ReutersOct 15, 2025 5:30 AM

By Jonathan Guilford

NEW YORK, Oct 15 (Reuters Breakingviews) - Artificial intelligence teaches the bitterest of corporate lessons. Even as ChatGPT developer OpenAI’s models get better at avoiding obvious errors, the company’s finances seem ever more hallucinatory. Boss Sam Altman's vision of burning hundreds of billions of dollars in cash stretches financial plausibility. Still, it has a certain crazed logic: there’s no substitute for scale.

OpenAI has been busy. In just a few months, it announced an investment of up to $100 billion from chip giant Nvidia NVDA.O, struck a $300 billion deal with cloud provider Oracle, bought Apple design guru Jony Ive’s startup, accepted warrants from AMD AMD.O for ordering its chips, rolled out a $500 billion “Stargate” AI data center scheme, launched the Sora generative video app and teamed up with network equipment maker Broadcom AVGO.O. All this activity raises urgent questions about the company’s business model.

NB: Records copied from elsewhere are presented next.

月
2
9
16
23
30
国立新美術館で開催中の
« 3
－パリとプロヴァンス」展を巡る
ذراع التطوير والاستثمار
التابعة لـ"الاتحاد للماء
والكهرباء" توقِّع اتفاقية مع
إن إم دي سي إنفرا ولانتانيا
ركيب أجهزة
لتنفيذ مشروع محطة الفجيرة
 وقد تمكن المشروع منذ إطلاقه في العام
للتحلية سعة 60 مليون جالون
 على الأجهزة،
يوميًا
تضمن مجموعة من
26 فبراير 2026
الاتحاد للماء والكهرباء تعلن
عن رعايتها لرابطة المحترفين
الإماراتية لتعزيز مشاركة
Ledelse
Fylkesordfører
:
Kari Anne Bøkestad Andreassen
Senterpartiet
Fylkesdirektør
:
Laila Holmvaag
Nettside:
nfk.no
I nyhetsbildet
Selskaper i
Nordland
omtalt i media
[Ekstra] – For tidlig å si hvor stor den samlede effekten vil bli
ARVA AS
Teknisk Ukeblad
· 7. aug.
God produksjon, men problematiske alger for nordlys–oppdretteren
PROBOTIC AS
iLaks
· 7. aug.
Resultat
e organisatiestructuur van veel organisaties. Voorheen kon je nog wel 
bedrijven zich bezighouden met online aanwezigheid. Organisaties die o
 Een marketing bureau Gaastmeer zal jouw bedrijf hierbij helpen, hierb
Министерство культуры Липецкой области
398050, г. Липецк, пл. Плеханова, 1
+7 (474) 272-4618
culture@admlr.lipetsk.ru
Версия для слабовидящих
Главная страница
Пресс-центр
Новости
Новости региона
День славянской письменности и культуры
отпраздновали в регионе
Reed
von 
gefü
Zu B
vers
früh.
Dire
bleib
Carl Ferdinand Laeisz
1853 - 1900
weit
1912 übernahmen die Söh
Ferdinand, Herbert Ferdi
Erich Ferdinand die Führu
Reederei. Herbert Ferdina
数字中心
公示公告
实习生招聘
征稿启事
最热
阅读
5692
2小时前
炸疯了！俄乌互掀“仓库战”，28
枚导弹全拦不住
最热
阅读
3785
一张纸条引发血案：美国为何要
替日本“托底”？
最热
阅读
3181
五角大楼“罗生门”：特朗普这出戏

A person sitting down to use OpenAI’s chatbot might see it as yet another piece of software. Under the hood, the economics are totally different.

Developing software is expensive, but once the package is complete there’s little extra cost to selling additional subscriptions. Developers can rent data-crunching servers from so-called hyperscalers like Amazon.com AMZN.O or Microsoft MSFT.O, while focusing on recruiting new subscribers. After attracting a critical mass of loyal customers, companies can dial back this spending, letting profit flow.

AI startups face more challenging financial demands. Building each new iteration of a large-language model like OpenAI’s GPT series requires an immensely costly process, where processors crunch vast quantities of data. Using the trained model to respond to user queries – a process known as inference – demands additional computational grunt.

To see how the two business models differ, consider four key parts of a company’s income statement: revenue, direct costs, overheads, and research expenses. The first two combined dictate a company’s gross profit margin. For a software giant like Salesforce CRM.N, direct costs of serving its product are minimal, allowing the company to earn a hefty gross margin of 77%. Subtract marketing expenses and the cost of research to arrive at the operating margin, which for Salesforce is a respectable 33%.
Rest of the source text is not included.